When reading this I had to stop. It was the middle of the night, sitting in a plane and I cried, I wept and wept and wept. I pray to God above upon everything that is good in this world that Anne did not feel any pain. That her final moments were quick and painless and she knew nothing but happy memories.
This book inspired me to write my own piece about Anne Boleyn and her final days. It was such a huge source of inspiration and I have credited it heavily in my own writing. This book gave me the strength and the courage and the pure desire to write about Anne’s final nineteen days about this earth. And thanks to this book I have my own piece of writing (all 45 pages and 22 000 words!!) to treasure as my own.
I still use this book as my constant resource. I purposely bought the hardcover version as I knew I would be referring back to it many, many times and I was right. Everything I read about Anne now I refer back to this book. Every tiny detail, to the clothing she was wearing on certain dates, to the path she walked from the Queen’s lodgings to the scaffold, to her final prayer. This book is one of the best, well in my opinion, the BEST resource for Anne Boleyn’s downfall. I re read small sections of it regularly and find myself staring at the images contained within the pages often.
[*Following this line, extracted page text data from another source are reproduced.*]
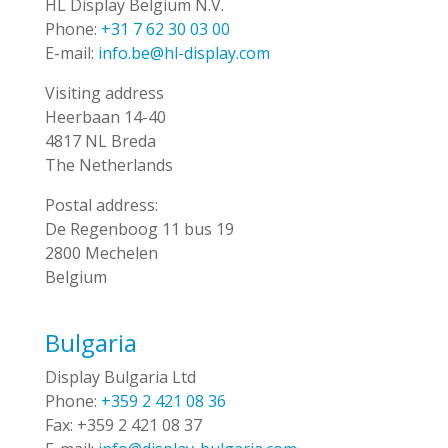
HL Display Belgium N.V.
Phone:
+31 7 62 30 03 00
E-mail:
info.be@hl-display.com
Visiting address
Heerbaan 14-40
4817 NL Breda
The Netherlands
Postal address:
De Regenboog 11 bus 19
2800 Mechelen
Belgium
Bulgaria
Display Bulgaria Ltd
Phone:
+359 2 421 08 36
Fax:
+359 2 421 08 37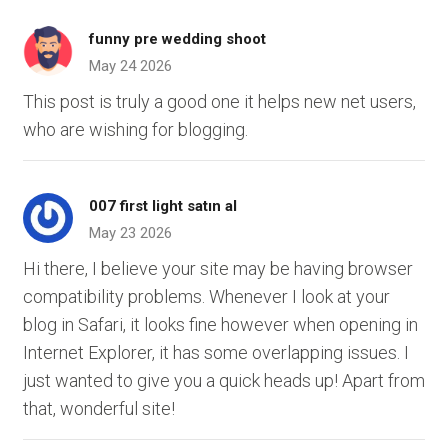
funny pre wedding shoot
May 24 2026
This post is truly a good one it helps new net users,
who are wishing for blogging.
007 first light satın al
May 23 2026
Hi there, I believe your site may be having browser
compatibility problems. Whenever I look at your
blog in Safari, it looks fine however when opening in
Internet Explorer, it has some overlapping issues. I
just wanted to give you a quick heads up! Apart from
that, wonderful site!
The Lady in the Tower is my absolute favourite book in the entire world. It takes pride and joy on my Tudor bookshelf (which is now getting so crowded that I’m going to have to make another one!) I love it to pieces and I would recommend that anyone who can get a copy of it give it a read. It is beautifully written, just as all of Alison Weir’s books are. It is captivating and within the pages are woven such extreme emotions that I would challenge anyone not to feel heartache and pain for Anne Boleyn as they read. I would boldly say this is the most comprehensive, detailed and emotionally written book detailing the fall and execution of Anne Boleyn.